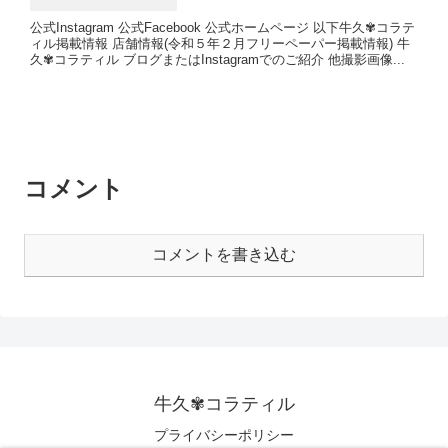
公式Instagram 公式Facebook 公式ホームページ 以下牛久✾コラテ
ィル掲載情報 店舗情報(令和５年２月フリーペーパー掲載情報) 牛
久✾コラティル ブログまたはInstagramでのご紹介 他撮影画像...
コメント
コメントを書き込む
牛久✾コラティル
プライバシーポリシー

TASK STATEMENT>
Each record is to be copied word for word, with no images carried over.

SOLUTION FOR THIS PROBLEM>
公式Instagram 公式Facebook 公式ホームページ 以下牛久✾コラテ
ィル掲載情報 店舗情報(令和５年２月フリーペーパー掲載情報) 牛
久✾コラティル ブログまたはInstagramでのご紹介 他撮影画像...
コメント
コメントを書き込む
牛久✾コラティル
プライバシーポリシー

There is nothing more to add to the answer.